• **Stored dataset items**

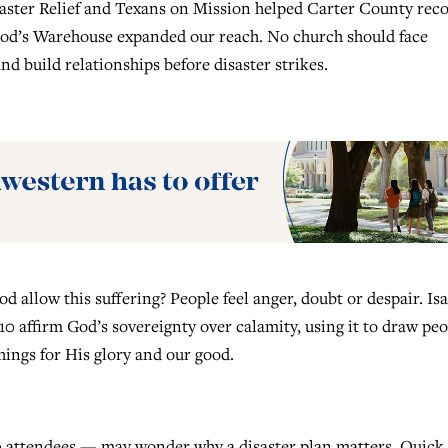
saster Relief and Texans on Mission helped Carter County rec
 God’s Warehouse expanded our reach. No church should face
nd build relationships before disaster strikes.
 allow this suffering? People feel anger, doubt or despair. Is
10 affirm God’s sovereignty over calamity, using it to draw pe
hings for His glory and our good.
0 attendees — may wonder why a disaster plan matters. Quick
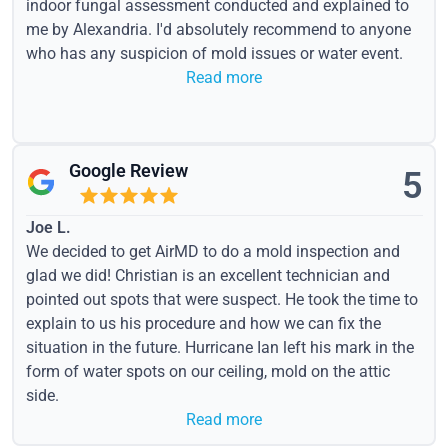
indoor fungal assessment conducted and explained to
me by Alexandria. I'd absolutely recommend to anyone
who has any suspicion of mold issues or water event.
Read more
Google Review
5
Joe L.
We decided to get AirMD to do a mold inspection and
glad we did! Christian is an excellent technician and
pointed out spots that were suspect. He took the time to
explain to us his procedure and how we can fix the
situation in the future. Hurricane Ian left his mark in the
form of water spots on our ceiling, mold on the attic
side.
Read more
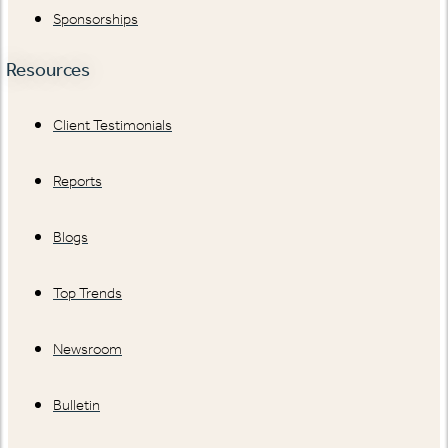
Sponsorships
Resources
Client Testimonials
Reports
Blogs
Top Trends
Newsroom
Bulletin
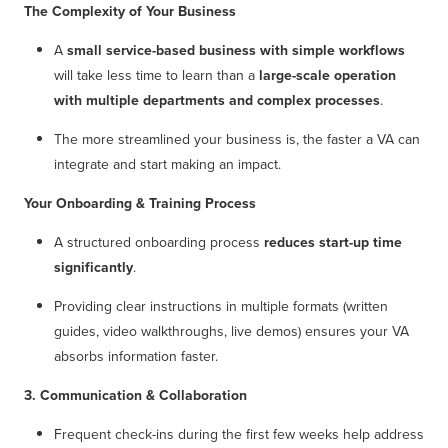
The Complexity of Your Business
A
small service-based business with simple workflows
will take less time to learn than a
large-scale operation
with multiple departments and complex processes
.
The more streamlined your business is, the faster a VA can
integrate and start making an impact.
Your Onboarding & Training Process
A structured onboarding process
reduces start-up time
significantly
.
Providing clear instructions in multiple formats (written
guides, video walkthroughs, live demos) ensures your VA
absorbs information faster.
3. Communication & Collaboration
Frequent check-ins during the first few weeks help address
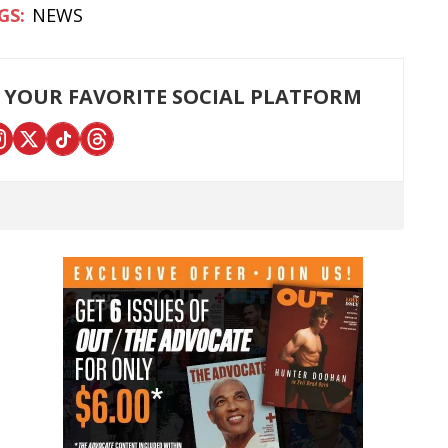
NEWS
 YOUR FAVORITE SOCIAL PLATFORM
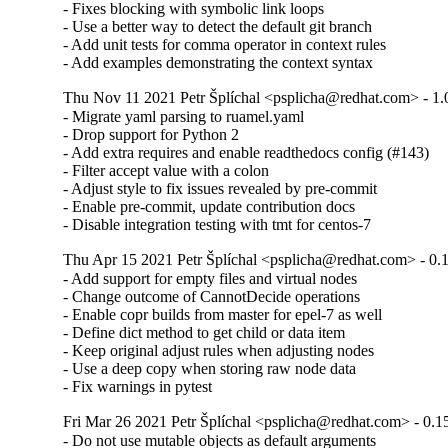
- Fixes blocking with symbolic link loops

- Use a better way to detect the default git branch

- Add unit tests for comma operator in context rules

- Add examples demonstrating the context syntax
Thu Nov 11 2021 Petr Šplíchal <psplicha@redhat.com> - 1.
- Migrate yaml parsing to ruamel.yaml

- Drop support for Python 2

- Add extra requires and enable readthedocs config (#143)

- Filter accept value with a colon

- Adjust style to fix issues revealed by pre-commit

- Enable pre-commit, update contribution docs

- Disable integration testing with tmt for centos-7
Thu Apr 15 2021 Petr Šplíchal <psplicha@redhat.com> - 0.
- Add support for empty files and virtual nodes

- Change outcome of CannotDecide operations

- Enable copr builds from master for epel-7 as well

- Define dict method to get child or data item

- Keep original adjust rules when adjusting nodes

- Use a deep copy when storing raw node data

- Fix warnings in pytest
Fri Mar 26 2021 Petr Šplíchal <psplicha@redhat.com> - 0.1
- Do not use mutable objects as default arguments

• **Task requirements**
Look through the entries above and quote exactly the lines from the line with "- Change outcome of CannotDecide operations" to the line with "Fri Mar 26 2021", counting both of those lines.

• **Result for this task**
- Change outcome of CannotDecide operations

- Enable copr builds from master for epel-7 as well

- Define dict method to get child or data item

- Keep original adjust rules when adjusting nodes

- Use a deep copy when storing raw node data

- Fix warnings in pytest
Fri Mar 26 2021 Petr Šplíchal <psplicha@redhat.com> - 0.1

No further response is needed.